Scan the entries below and extract each line with the word "alias" in it.

Page-level text extractions
----------------
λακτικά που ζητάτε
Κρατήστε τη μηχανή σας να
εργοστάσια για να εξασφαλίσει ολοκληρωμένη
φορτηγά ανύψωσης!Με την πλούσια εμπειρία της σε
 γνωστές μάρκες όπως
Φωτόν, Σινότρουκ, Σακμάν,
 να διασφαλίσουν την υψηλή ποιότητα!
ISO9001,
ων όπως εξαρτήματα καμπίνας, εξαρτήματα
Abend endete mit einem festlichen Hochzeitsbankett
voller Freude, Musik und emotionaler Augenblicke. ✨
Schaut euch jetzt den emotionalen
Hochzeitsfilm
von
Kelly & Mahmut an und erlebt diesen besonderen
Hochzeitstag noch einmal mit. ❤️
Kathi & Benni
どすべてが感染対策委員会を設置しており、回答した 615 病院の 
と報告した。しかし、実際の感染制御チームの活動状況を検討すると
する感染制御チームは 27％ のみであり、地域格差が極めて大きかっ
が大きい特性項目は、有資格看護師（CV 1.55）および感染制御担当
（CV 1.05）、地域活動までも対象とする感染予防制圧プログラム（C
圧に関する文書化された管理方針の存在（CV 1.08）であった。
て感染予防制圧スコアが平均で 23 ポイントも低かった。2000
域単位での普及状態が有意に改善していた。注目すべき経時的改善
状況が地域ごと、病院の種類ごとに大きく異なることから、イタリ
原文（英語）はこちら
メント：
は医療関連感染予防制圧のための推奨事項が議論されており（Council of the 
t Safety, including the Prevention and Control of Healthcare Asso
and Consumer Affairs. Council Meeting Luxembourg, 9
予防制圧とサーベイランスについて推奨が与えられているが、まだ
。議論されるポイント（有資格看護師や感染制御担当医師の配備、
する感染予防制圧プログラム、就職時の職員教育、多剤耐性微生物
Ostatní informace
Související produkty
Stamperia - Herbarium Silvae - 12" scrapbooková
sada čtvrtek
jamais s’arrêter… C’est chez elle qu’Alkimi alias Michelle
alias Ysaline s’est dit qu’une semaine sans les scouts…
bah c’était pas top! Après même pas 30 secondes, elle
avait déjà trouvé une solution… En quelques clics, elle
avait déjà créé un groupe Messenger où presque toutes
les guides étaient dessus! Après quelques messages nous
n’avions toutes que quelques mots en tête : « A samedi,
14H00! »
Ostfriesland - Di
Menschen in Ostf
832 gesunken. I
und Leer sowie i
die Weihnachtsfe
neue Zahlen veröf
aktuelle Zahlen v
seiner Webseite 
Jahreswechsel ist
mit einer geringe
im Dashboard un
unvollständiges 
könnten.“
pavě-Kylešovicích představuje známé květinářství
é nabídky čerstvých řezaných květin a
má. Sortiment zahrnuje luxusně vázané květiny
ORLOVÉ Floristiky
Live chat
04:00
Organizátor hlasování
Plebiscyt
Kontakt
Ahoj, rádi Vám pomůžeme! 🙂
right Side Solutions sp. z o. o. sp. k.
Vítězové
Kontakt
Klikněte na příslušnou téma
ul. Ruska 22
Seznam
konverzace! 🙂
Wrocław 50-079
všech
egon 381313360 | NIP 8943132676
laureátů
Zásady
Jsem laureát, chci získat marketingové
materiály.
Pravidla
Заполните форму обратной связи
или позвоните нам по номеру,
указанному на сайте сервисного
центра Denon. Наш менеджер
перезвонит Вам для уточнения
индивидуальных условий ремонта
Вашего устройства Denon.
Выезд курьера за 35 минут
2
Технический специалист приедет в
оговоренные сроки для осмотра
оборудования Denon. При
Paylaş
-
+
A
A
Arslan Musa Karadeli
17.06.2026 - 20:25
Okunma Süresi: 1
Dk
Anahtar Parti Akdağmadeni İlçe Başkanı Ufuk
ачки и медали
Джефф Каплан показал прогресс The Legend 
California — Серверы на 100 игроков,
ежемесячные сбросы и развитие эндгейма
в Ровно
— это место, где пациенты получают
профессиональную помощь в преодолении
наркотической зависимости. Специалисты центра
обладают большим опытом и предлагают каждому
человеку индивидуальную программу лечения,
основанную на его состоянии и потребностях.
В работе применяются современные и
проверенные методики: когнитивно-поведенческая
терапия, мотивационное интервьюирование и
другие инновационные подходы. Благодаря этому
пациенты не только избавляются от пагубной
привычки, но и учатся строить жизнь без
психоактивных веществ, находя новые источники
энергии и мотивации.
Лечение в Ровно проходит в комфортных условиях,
----------------
#### WRITTEN RESPONSE
jamais s’arrêter… C’est chez elle qu’Alkimi alias Michelle
alias Ysaline s’est dit qu’une semaine sans les scouts…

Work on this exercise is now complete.